Kur'ân'ın içinde öyle bir göz var ki, bütün kâinatı görür, ihata eder

Kur'ân'ın içinde öyle bir göz var ki, bütün kâinatı görür, ihata eder

Günün Risale-i Nur dersi

Bismillahirrahmanirrahim

MU'CİZÂT-I AHMEDİYE (asm)
...

Hem Kur'ân vahiy olmakla beraber, delâil-i akliye ile teyid ve tahkim edilmiş. Evet, kâmil ukalânın ittifakı buna şahittir. Başta ulema-i ilm-i kelâmın allâmeleri ve İbni Sina, İbni Rüşd gibi felsefenin dâhileri, müttefikan, esâsât-ı Kur'âniyeyi usulleriyle, delilleriyle ispat etmişler.

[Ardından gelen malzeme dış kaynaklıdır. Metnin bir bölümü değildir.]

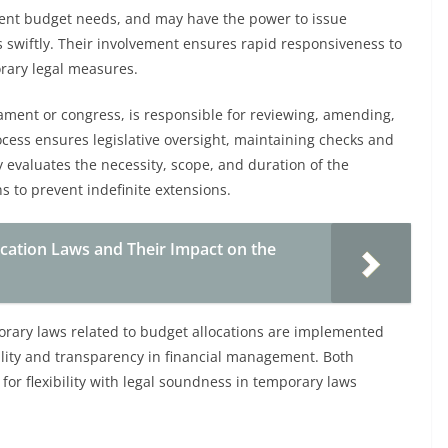
gent budget needs, and may have the power to issue
s swiftly. Their involvement ensures rapid responsiveness to
rary legal measures.
ament or congress, is responsible for reviewing, amending,
cess ensures legislative oversight, maintaining checks and
evaluates the necessity, scope, and duration of the
s to prevent indefinite extensions.
ation Laws and Their Impact on the
orary laws related to budget allocations are implemented
bility and transparency in financial management. Both
for flexibility with legal soundness in temporary laws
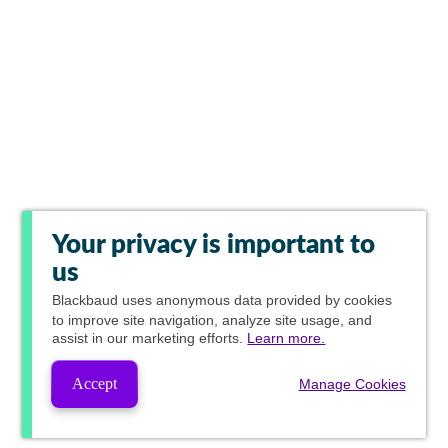
Your privacy is important to
us
Blackbaud
uses anonymous data provided by cookies
to improve site navigation, analyze site usage, and
assist in our marketing efforts.
Learn more.
Accept
Manage Cookies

Hem Kur'ân, fıtrat-ı selime cihetiyle musaddaktır. Eğer bir arıza ve bir maraz olmazsa, herbir fıtrat-ı selime onu tasdik eder. Çünkü itmi'nân-ı vicdan ve istirahat-i kalb, onun envârıyla olur. Demek fıtrat-ı selime, vicdanın itmi'nânı şehadetiyle onu tasdik ediyor. Evet, fıtrat, lisan-ı haliyle Kur'ân'a der: "Fıtratımızın kemâli sensiz olamaz." Şu hakikati çok yerlerde ispat etmişiz.

Hem Kur'ân, bilmüşahede ve bilbedâhe, ebedî ve daimî bir mu'cizedir. Her vakit i'câzını gösterir. Sair mu'cizat gibi sönmez, vakti bitmez; ebedîdir.

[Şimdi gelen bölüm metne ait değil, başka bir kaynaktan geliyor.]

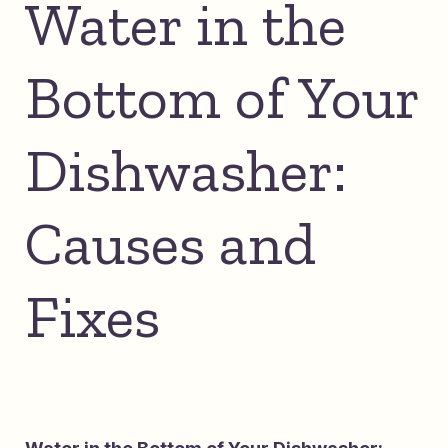
Water in the
Bottom of Your
Dishwasher:
Causes and
Fixes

Hem Kur'ân'ın mertebe-i irşadında öyle bir genişlik var ki, birtek dersinde, Hazret-i Cibril (a.s.), bir tıfl-ı nevresîde ile omuz omuza o dersi dinler, hisselerini alırlar. Ve İbni Sina gibi en dâhi feylesof, en âmi bir ehl-i kıraatle diz dize aynı dersi okurlar, derslerini alırlar. Hattâ bazan olur ki, o âmi adam, kuvvet ve safvet-i iman cihetiyle, İbni Sina'dan daha ziyade istifade eder.

Hem Kur'ân'ın içinde öyle bir göz var ki, bütün kâinatı görür, ihata eder ve bir kitabın sahifeleri gibi kâinatı göz önünde tutar, tabakatını ve âlemlerini beyan eder. Bir saatin san'atkârı nasıl saatini çevirir, açar, gösterir, tarif eder. Kur'ân dahi, elinde kâinatı tutmuş, öyle yapıyor.

İşte şöyle bir Kur'ân-ı Azîmüşşandır ki, فَاعْلَمْ اَنَّهُ لآ اِلٰهَ اِلاَّ اللهُ 1 der, vahdâniyeti ilân eder.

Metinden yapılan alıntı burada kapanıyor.